Am schwersten ist es, wenn ich also jemanden Gutes tue, wo ich mich wirklich überwinden muss.
Jesus aber ist es wichtig, dass wir nicht im alten Feind-Schema stecken zu bleiben, nicht mit gleicher Münze zurückzahlen, sondern dass wir anders reagieren, als ein Feind es erwartet hätte. Denn vielleicht kann ich meinen Gegner mit meiner Reaktion und meinem anderen liebevollen Verhalten so „überraschen“, dass er vielleicht ins Nachdenken kommt und genau damit der Streit oder die Gewalt unterbrochen wird.  Wenn jemand anders reagiert, wie normal, nämlich Böses mit Gutem vergilt, kann jemand bekehrt werden. Die Chance, dass die Gewalt aufhört, ist dann größer, wenn ich eben nicht zurückschlage, wenn ich nicht so weitermache, wie der andere angefangen hat, sondern wenn ich dem Anderen die Liebe Gottes entgegenstelle. Ich soll nicht heimzahlen, sondern aufhören. Ich soll nicht weitermachen wie der andere angefangen hat, sondern ein christliches Signal setzen. Das Signal lautet: Ich mache bei Deinem Streit nicht mit. Ich lasse mich von Dir nicht zum Feind machen. Ich habe kein Interesse an einer Auseinandersetzung mit Dir, sondern ich will Frieden, und ich mache den ersten Schritt darauf hin!

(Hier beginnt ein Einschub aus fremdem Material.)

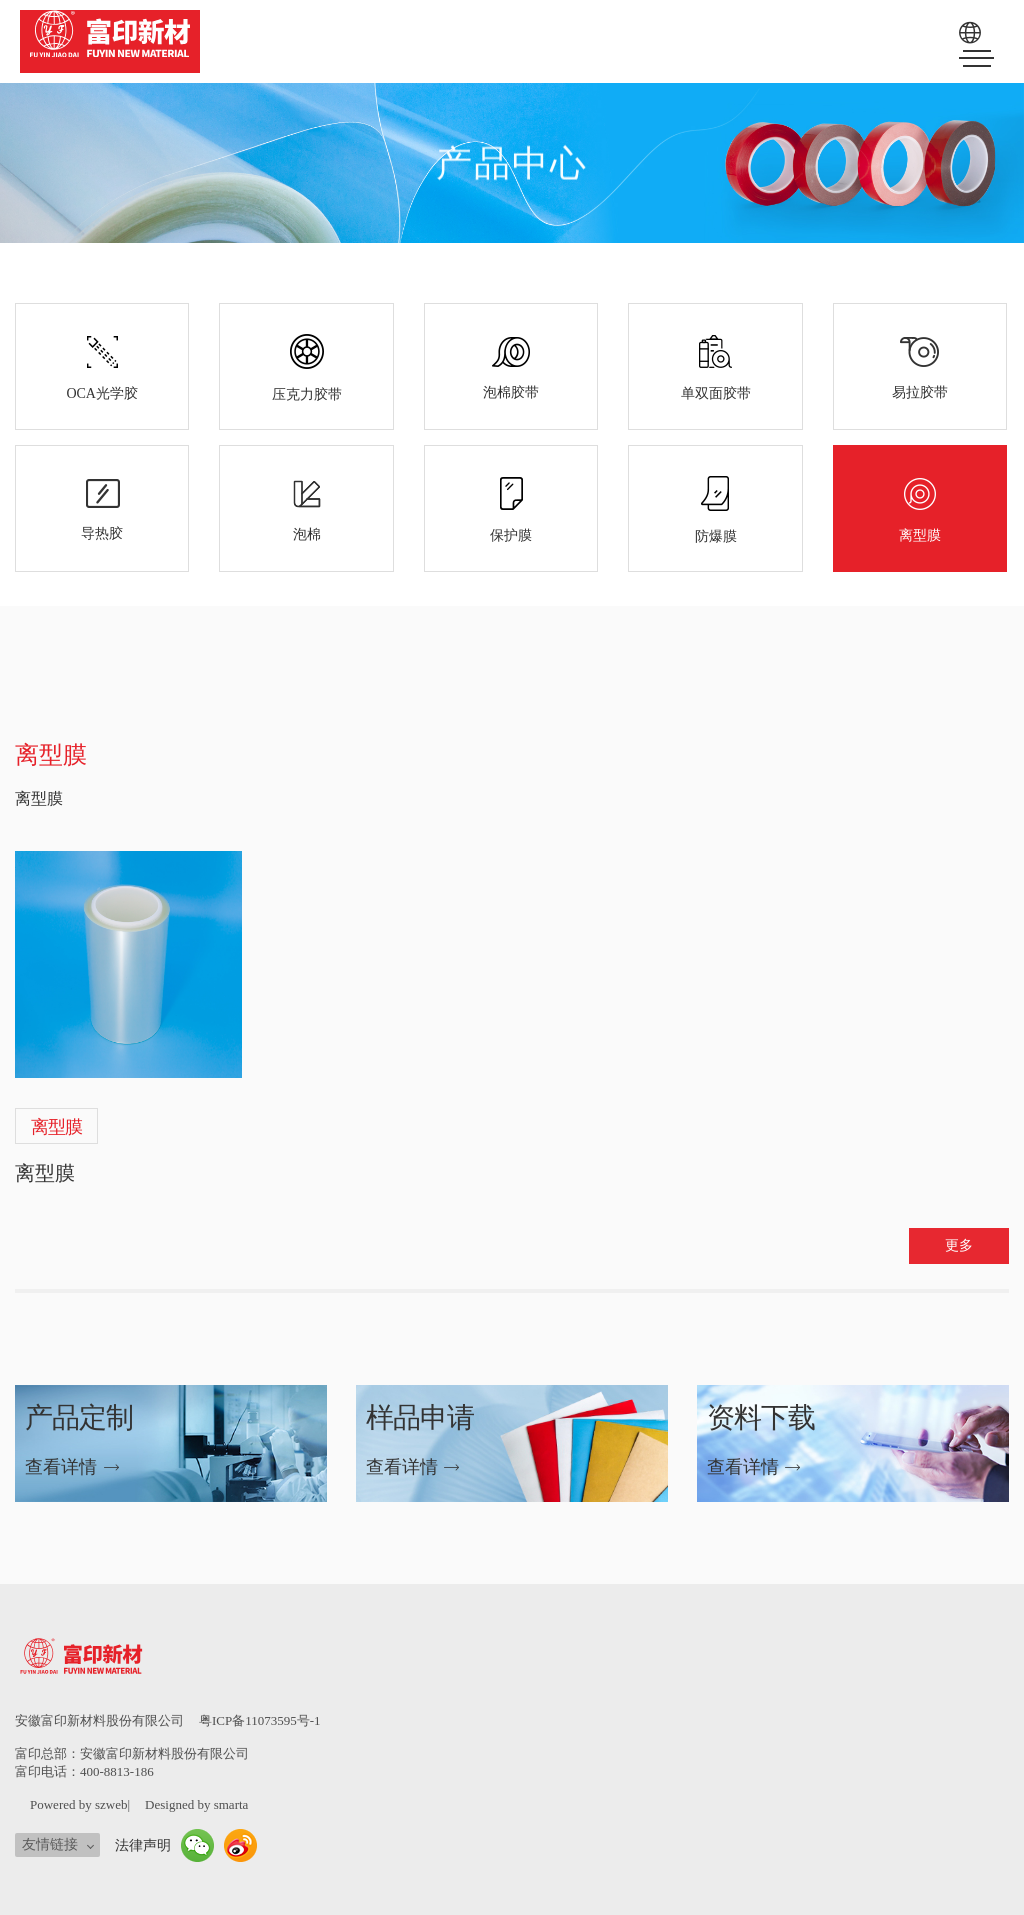 The image size is (1024, 1915). Describe the element at coordinates (196, 1804) in the screenshot. I see `Designed by smarta` at that location.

Jesus nennt das: Die Feinde lieben Ist das nicht auch wieder „typisch Jesus“ und damit von vornherein eine Überforderung? Freunde kann man lieben, aber doch keine Feinde?  Jesus möchte, dass wir aussteigen aus diesem „Wie du mir, so ich Dir“. Wir dürfen dem Feind nicht auch wie ein Feind gegenübertreten, sondern wie einer, der Frieden will. Und das ist echte Arbeit: Da muss ich an mir arbeiten. Das kostet etwas. Das kostet Überwindung. Das ist schwer. Das muss ich lernen. Die Motivation dazu ist, weil Gott so ja auch mit mir umgeht. Und deswegen nicht mehr „Wie du mir, so ich dir“, sondern „Wie Gott mir, so ich dir“. So können wir den Teufelskreis des Bösen unterbrechen und dem Frieden eine Chance geben. Und das geht nur dann, wenn ich es lerne, wenn ich es übe und vielleicht ist der erste Schritt, dass ich in diese Richtung bete, dass aus Feinden Freunde werden können. Amen.